To do =>
Write each line exactly, from the line that holds "Эта раскраска изображает знаменитый Дом над" through the final line of the material, and no other line.

Record excerpts =>
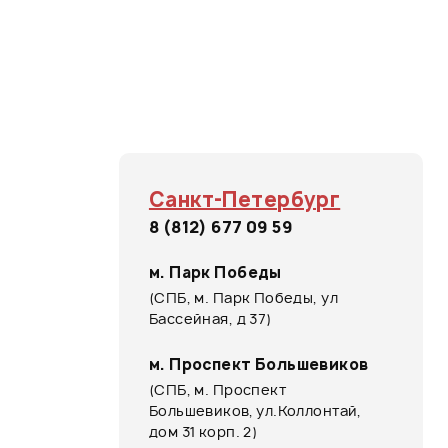
Санкт-Петербург
8 (812) 677 09 59
м. Парк Победы
(СПБ, м. Парк Победы, ул
Бассейная, д 37)
м. Проспект Большевиков
(СПБ, м. Проспект
Большевиков, ул.Коллонтай,
дом 31 корп. 2)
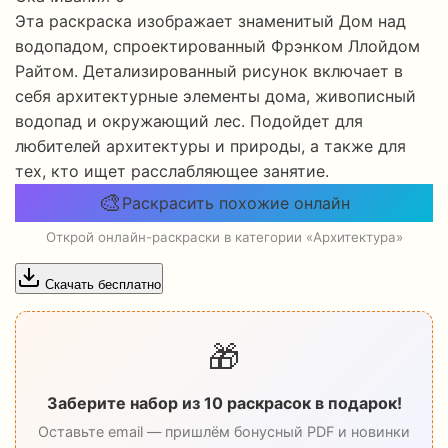
Эта раскраска изображает знаменитый Дом над
водопадом, спроектированный Фрэнком Ллойдом
Райтом. Детализированный рисунок включает в
себя архитектурные элементы дома, живописный
водопад и окружающий лес. Подойдет для
любителей архитектуры и природы, а также для
тех, кто ищет расслабляющее занятие.
🎨
Раскрасить похожие онлайн
Открой онлайн-раскраски в категории «Архитектура»
Скачать бесплатно
🎁
Заберите набор из 10 раскрасок в подарок!
Оставьте email — пришлём бонусный PDF и новинки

Solution =>
Эта раскраска изображает знаменитый Дом над
водопадом, спроектированный Фрэнком Ллойдом
Райтом. Детализированный рисунок включает в
себя архитектурные элементы дома, живописный
водопад и окружающий лес. Подойдет для
любителей архитектуры и природы, а также для
тех, кто ищет расслабляющее занятие.
🎨
Раскрасить похожие онлайн
Открой онлайн-раскраски в категории «Архитектура»
Скачать бесплатно
🎁
Заберите набор из 10 раскрасок в подарок!
Оставьте email — пришлём бонусный PDF и новинки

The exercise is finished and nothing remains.